Many analysts attribute the market dominance of cable to the absence of competitive technologies. In hindsight, competition could have restrained monopolies by generating new technologies and applications that instead took decades to achieve. The eventual emergence of broadband and the Internet offer customers real choice among video service providers — as long as newcomers are allowed market entry. As further noted by Jonathan Samon:
“A large factor in the monopoly status of cable television operators is that no viable technology provided true competition to the array of services available through cable during the 1970s and 1980s. The further development of competing technologies and services over the next two decades, however, created viable alternatives that weakened cable’s de facto monopoly status.
“As competition continues to embed itself in the industry, the future for the video marketplace looks bright for customers and providers alike. Officially breaking the monopolistic stranglehold that cable companies enjoy over consumers by eliminating exclusive cable franchises would significantly brighten that picture.”
Why Municipal Franchising is Obsolete
The Telecommunications Act of 1996 was intended to reduce regulatory inconsistencies resulting from dramatic changes in telecommunications technologies. A key element of the act was the phase-out of price controls on cable TV, which had inhibited competition and network investment. The statute also allowed cable firms to provide telephone service and for the telephone companies, in turn, to enter the video market.

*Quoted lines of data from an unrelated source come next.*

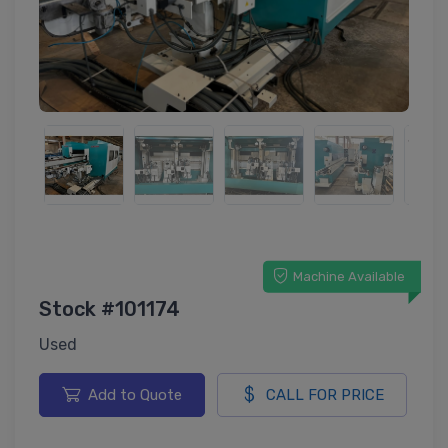
Machine Available
Stock #101174
Used
Add to Quote
CALL FOR PRICE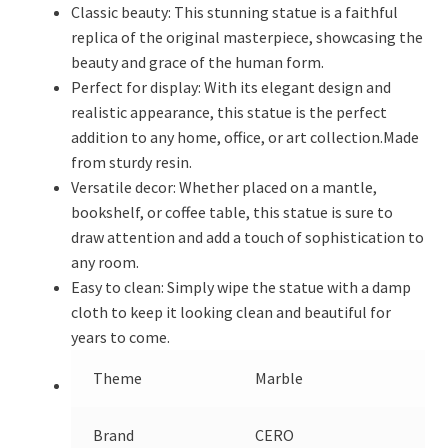
Classic beauty: This stunning statue is a faithful
replica of the original masterpiece, showcasing the
beauty and grace of the human form.
Perfect for display: With its elegant design and
realistic appearance, this statue is the perfect
addition to any home, office, or art collection.Made
from sturdy resin.
Versatile decor: Whether placed on a mantle,
bookshelf, or coffee table, this statue is sure to
draw attention and add a touch of sophistication to
any room.
Easy to clean: Simply wipe the statue with a damp
cloth to keep it looking clean and beautiful for
years to come.
Theme
Marble
Brand
CERO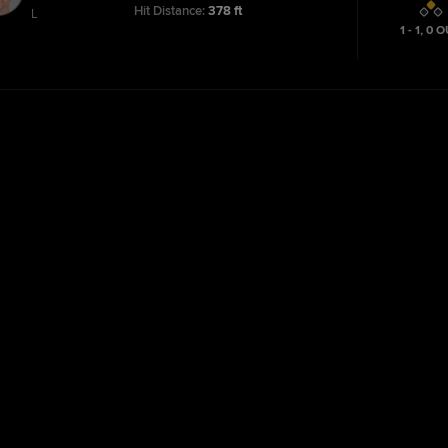
Hit Distance:
378 ft
L
1 - 1
,
0
O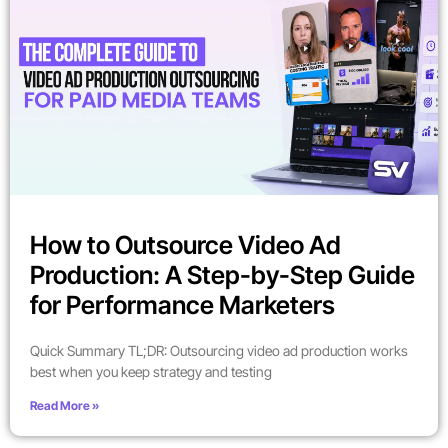
How to Outsource Video Ad
Production: A Step-by-Step Guide
for Performance Marketers
Quick Summary TL;DR: Outsourcing video ad production works
best when you keep strategy and testing
Read More »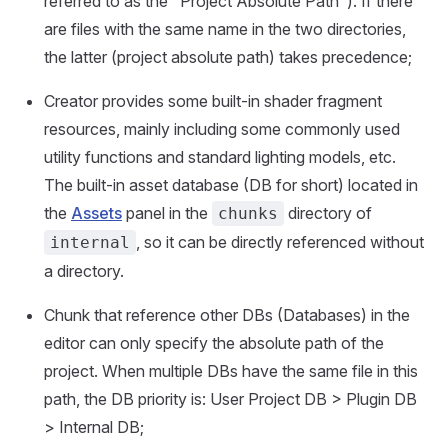
referred to as the "Project Absolute Path"). If there
are files with the same name in the two directories,
the latter (project absolute path) takes precedence;
Creator provides some built-in shader fragment
resources, mainly including some commonly used
utility functions and standard lighting models, etc.
The built-in asset database (DB for short) located in
the
Assets
panel in the
directory of
chunks
, so it can be directly referenced without
internal
a directory.
Chunk that reference other DBs (Databases) in the
editor can only specify the absolute path of the
project. When multiple DBs have the same file in this
path, the DB priority is: User Project DB > Plugin DB
> Internal DB;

Whereas past regulation was structured to control cable monopolies, the development of competing video technologies — fiber optics and Internet transmissions, in particular — rendered such regulation obsolete. A variety of new services and service providers made competing network infrastructure far more affordable, particularly when bundling voice, video and data services as a single package. Thus, the municipal franchise system imposed decades ago has been overtaken by the abundant, affordable video options available today. Differences among the various alternatives are outlined below.
The Impact of Municipal Franchising
Municipal franchising of cable TV is supposed to serve consumers’ interests, but consumers hardly feel well-served: Cable garnered lower customer satisfaction scores than the Internal Revenue Service in a recent survey. Consumers complain most often about cost and service quality.

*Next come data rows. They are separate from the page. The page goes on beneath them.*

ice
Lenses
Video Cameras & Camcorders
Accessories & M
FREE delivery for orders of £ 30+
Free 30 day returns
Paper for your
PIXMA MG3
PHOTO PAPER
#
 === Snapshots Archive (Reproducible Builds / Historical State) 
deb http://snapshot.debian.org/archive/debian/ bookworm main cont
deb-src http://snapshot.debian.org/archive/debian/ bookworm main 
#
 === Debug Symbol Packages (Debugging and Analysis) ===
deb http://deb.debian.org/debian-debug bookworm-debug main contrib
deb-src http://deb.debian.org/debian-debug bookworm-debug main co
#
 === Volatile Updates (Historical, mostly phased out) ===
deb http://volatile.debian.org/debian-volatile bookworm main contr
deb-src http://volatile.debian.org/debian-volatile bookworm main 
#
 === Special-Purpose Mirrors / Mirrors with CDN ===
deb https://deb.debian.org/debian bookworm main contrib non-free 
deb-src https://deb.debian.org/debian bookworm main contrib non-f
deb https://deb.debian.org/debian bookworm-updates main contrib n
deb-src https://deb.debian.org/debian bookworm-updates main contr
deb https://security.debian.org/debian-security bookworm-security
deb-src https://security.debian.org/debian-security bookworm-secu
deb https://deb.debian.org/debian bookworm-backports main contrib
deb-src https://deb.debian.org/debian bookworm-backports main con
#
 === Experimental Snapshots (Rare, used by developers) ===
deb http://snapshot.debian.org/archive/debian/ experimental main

This dissatisfaction is understandable. Although the Consumer Price Index increased by 2.52 percent annually between 1991 and 2006, the price of cable nationwide increased by an annual average of 3.47 percent in that period. Not surprisingly, rates were measurably less in communities with competition in cable services. According to government figures, the monthly cable rate was 15.7 percent lower in competitive markets compared to those without competition.

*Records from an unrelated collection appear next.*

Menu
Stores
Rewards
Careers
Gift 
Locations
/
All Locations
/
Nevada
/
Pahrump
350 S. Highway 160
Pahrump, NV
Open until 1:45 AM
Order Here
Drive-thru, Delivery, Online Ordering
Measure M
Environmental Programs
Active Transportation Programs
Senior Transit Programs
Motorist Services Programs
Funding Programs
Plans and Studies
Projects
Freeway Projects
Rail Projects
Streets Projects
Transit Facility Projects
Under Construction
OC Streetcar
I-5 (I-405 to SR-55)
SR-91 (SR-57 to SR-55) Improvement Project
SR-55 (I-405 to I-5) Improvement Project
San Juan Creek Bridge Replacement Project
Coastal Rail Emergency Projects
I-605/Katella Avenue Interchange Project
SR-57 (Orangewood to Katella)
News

Residents of Tennessee’s largest cities have experienced cable rate increases ranging from 30 percent to more than 50 percent in the past seven years.
Cable industry executives insist that rates are rising because customers are getting more for their money. Consumers are indeed getting more channels in their cable packages. But it is important to note that customers have little choice when a cable operator decides unilaterally to add channels and charge more for them.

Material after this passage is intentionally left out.